Clann Cholmáin Bicc were perhaps in the shadow of the neighbouring Clann Cholmáin, in full Clann Cholmáin Máir, the descendants of Colmán Bec's brother Colmán Már, whose lands lay to the south-west around the hill of Uisnech. Until the 8th century, both were in a secondary position, the leadership of the southern Uí Néill being held by the Síl nÁedo Sláine of Brega, descended from Diarmait's son Áed Sláine. During the period when the Síl n'Áedo Sláine were dominant in the midlands, only one descendant of Colmán Bec was prominent, his son Óengus mac Colmáin who may, perhaps, have been King of Tara, or more probably was appointed as deputy in the midlands—he is called "king of the Uí Néill" at his death—by northerner Suibne Menn.

In the 8th century, a prolonged internal struggle among the various branches of the Síl nÁedo Sláine led to their decline and the rise of Clann Cholmáin Máir and perhaps also Clann Cholmáin Bicc.

==Life==
The last of Follaman's ancestors to be reported in the Irish annals is his great-grandfather Fáelchú, who died in the early 660s.

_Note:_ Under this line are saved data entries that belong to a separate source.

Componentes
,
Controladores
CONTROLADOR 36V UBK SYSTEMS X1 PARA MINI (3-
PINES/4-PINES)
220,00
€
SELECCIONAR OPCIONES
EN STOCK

The earliest record of Follaman is in 733. Early in that year open warfare broke out among the northern Uí Néill, between Flaithbertach mac Loingsig of Cenél Conaill, who was the reigning High King of Ireland, and Áed Allán of Cenél nEógain, who would eventually force Flaithbertach to abdicate and become a pilgrim or monk.

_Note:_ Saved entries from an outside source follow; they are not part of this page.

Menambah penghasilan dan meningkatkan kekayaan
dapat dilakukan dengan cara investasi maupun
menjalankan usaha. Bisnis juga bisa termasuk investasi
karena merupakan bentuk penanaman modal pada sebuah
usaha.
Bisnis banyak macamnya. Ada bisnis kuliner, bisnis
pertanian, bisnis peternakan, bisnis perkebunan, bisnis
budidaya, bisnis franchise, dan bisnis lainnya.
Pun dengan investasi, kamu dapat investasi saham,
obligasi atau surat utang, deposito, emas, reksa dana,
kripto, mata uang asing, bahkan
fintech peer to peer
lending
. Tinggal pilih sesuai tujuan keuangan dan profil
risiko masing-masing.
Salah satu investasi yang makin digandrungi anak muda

Later in the year, war is reported in the midlands. The Annals of Ulster record that Cathal—usually taken to be Cathal mac Finguine, King of Munster—was first of all defeated by Domnall Midi and Clann Cholmáin Máir at Tailtiu, site of the main Uí Néill óenach, and then victorious against Follaman and Clann Cholmáin Bicc at the Hill of Ward, site of the óenach of Tlachtga, second in importance only to that of Tailtiu. However, a recent reinterpretation of this record has been proposed. Rather than identifying Cathal with Cathal mac Finguine, Charles-Edwards suggests that this is Cathal mac Áeda of the Síl n'Áedo Sláine, King of Lagore.

Nothing further is recorded of Follaman until after the death of Domnall Midi in 763, at which time he appears as an ally of Domnall's kin and, in particular, Domnall's son Donnchad Midi. This alliance is presumed to have existed from the earliest part of Domnall's reign, if not before, which began when he defeated and killed Áed Allán in 743.

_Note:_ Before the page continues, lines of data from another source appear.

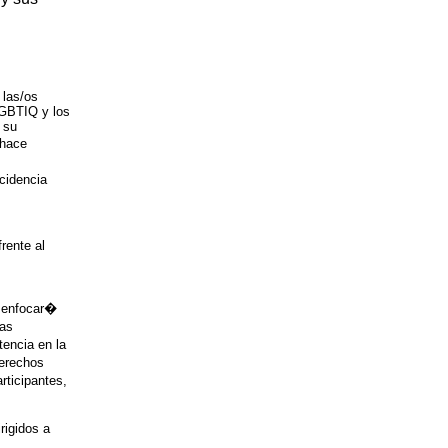
 las/os
LGBTIQ y los
 su
 hace
cidencia
rente al
e enfocar�
tas
tencia en la
derechos
rticipantes,
rigidos a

In 765 Follaman is recorded as aiding Donnchad against Murchad, another of Domnall Midi's sons. Murchad was killed at Carn Fiachach, near present-day Rathconrath, fighting against Follaman and Donnchad. Follaman was killed in 766, at which time he is called king of Mide. The Annals of Ulster call the killing "treacherous", while the Annals of Tigernach call it "deceitful". Since Donnchad was the main beneficiary—he became King of Mide after this—it has been suggested that the killing was on his orders.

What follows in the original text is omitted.